### YOUR INSTRUCTIONS
Below are records; reproduce exactly the lines from the one that has "The Triple Threat" through the one that has "For when you want to confuse people about", ends included, and nothing more.

### DATASET CONTENT
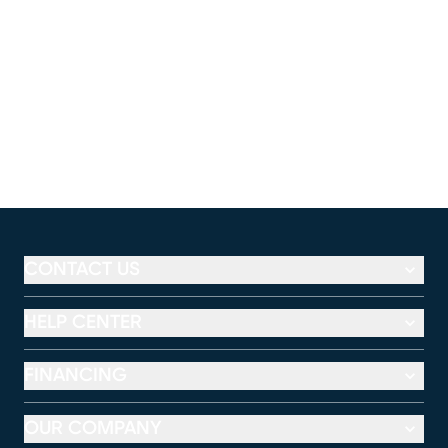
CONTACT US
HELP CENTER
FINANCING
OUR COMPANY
--
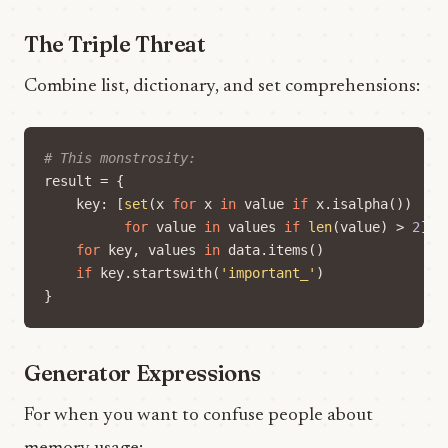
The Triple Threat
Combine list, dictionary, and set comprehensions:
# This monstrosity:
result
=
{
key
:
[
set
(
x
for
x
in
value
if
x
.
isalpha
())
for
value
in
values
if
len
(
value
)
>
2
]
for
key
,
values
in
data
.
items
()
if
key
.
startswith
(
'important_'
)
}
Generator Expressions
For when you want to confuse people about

### RESPONSE TO THE EXERCISE
The Triple Threat
Combine list, dictionary, and set comprehensions:
# This monstrosity:
result
=
{
key
:
[
set
(
x
for
x
in
value
if
x
.
isalpha
())
for
value
in
values
if
len
(
value
)
>
2
]
for
key
,
values
in
data
.
items
()
if
key
.
startswith
(
'important_'
)
}
Generator Expressions
For when you want to confuse people about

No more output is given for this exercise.